Recommendation 8: We recommend that DYW Regional Groups are encouraged to further strengthen the development of strategic and long-term approaches around particular sectors or groups of young people that clearly link with employer demand and skills needs within regions.

Recommendation 9: We recommend that DYW School Coordinators help their schools put in place engagement plans for the academic year and use these to encourage new offers of support from employers.

Recommendation 10: We recommend that DYW promote their work to parents/carers and teachers, as well as raising awareness of the range of qualifications and routes to work that are valued by employers. This will support the cultural shift away from expecting all young people to get minimum of five 'Higher' qualifications and a university based degree for every job and career type.

Recommendation 11: We recommend that DYW and the Scottish Government give greater consideration to more targeted engagement, from information sessions to immersive experiences and how these link together to provide a more connected and progressive experience of the world of work for young people.
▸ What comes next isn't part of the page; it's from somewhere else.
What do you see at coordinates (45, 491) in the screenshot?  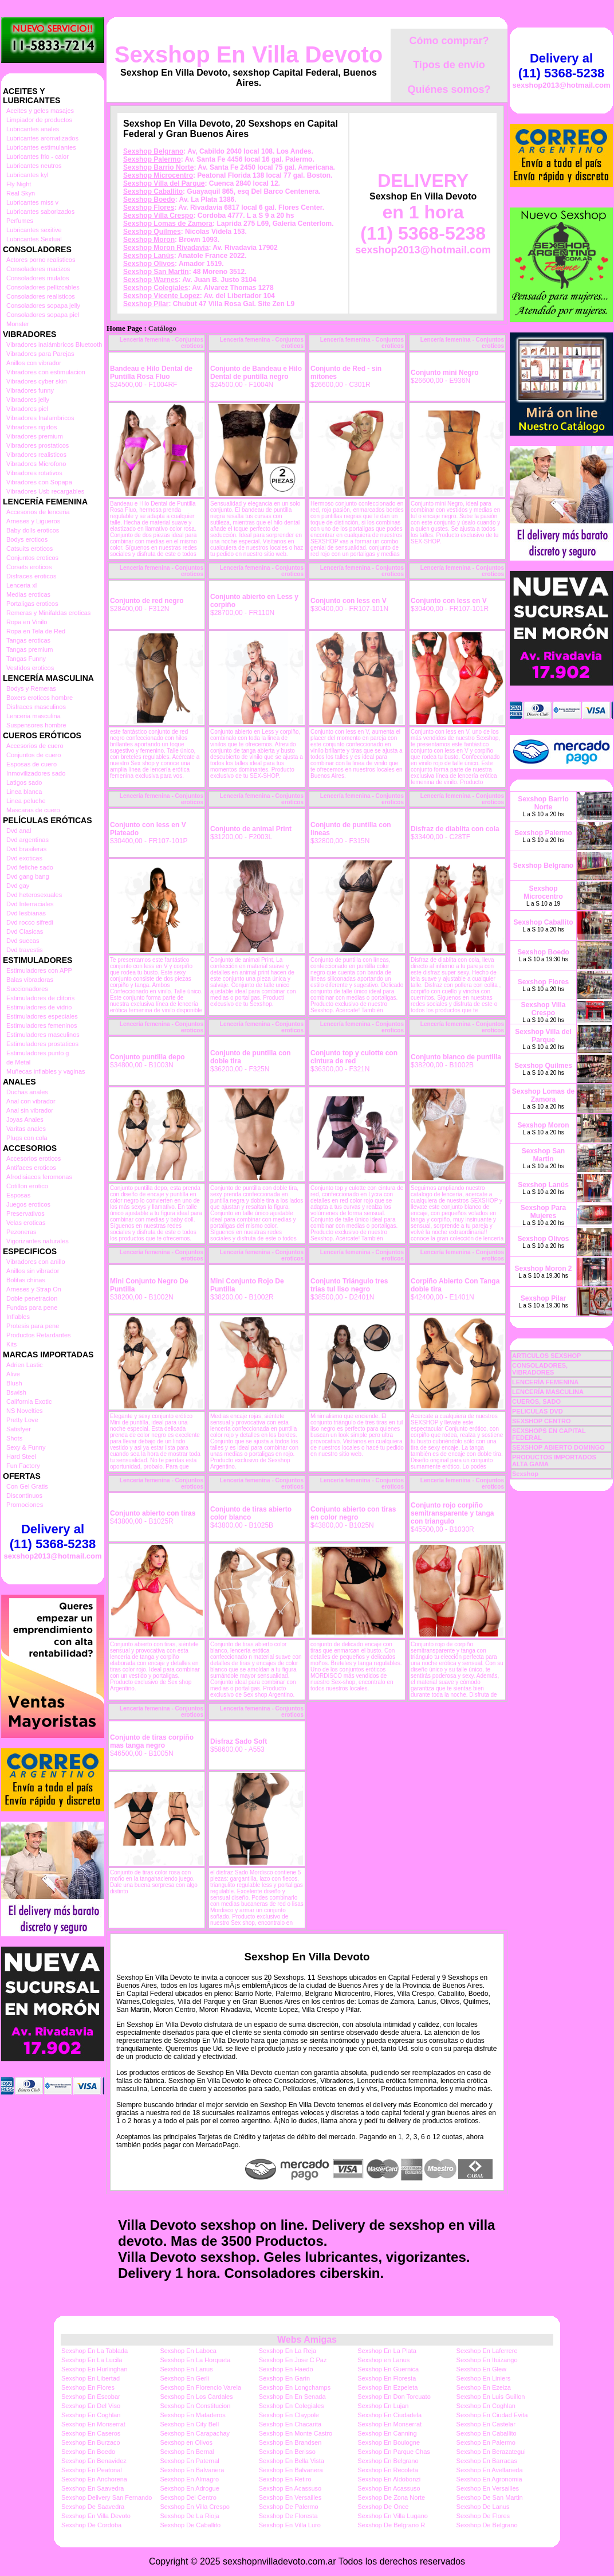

Using a hierarchy of engagement, to match level of intensity with the aims for that group of young people, could help to set employer expectations and target activities.

Recommendation 12: We recommend that DYW and Skills Development Scotland (SDS) work closely together to further enhance the digital content available to young people, with the support of the Scottish Government, both in terms of nationally available insights into sectors and roles, and, through building on the current content in My World of Work, with young people talking about their experience of specific roles at work and their routes to these roles.

Recommendation 13: We recommend that DYW Regional Groups consider the extent to which it may be possible to increase the appeal of engagement locally through clearer communication of the benefits to employers, improving support for employers, and tailoring ways of working to suit the local context.

Recommendation 14: We recommend that the Scottish Government review the scale and nature of engagement of public sector employers with schools and young people and identify ways in which they can be helped to play a leading role and be exemplars for other employment sectors.